▸ **Problem to solve**
Read through the listing below and copy each line in which the word "family" occurs.

▸ **Materials provided**
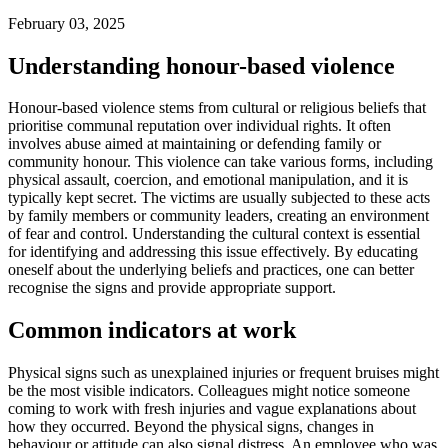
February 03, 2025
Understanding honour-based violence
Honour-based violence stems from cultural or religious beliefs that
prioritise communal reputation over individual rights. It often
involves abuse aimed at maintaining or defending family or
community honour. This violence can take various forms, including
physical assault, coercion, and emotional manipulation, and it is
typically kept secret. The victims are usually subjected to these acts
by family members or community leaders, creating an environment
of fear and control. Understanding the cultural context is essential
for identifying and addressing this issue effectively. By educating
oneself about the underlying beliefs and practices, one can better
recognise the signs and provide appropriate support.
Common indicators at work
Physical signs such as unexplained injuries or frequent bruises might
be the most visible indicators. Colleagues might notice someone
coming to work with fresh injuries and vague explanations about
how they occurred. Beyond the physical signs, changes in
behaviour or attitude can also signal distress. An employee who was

...

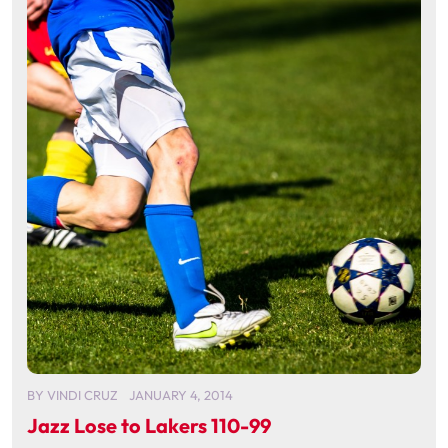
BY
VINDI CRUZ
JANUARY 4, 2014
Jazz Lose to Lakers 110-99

▸ **Your response**
involves abuse aimed at maintaining or defending family or
by family members or community leaders, creating an environment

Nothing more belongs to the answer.